**AIM OF THE TASK**
Search the entries below for "Dead", and copy each line where it appears.

**DATA EXCERPTS**
BEGIN

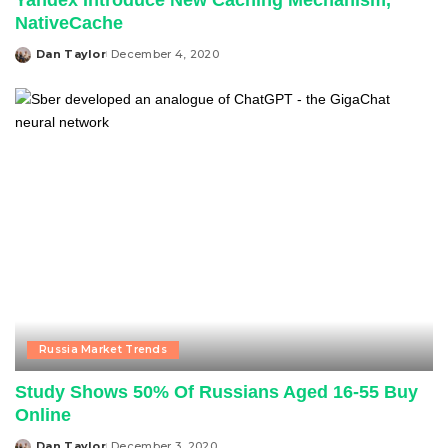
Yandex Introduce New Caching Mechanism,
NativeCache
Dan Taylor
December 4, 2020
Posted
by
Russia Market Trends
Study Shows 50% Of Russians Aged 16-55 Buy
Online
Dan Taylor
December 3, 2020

END
BEGIN

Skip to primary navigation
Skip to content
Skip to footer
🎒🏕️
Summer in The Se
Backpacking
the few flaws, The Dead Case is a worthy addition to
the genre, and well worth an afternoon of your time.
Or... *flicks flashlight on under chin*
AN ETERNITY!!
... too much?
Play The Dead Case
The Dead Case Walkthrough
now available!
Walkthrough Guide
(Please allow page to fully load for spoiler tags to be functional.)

END

**RESPONSE AREA**
the few flaws, The Dead Case is a worthy addition to
Play The Dead Case
The Dead Case Walkthrough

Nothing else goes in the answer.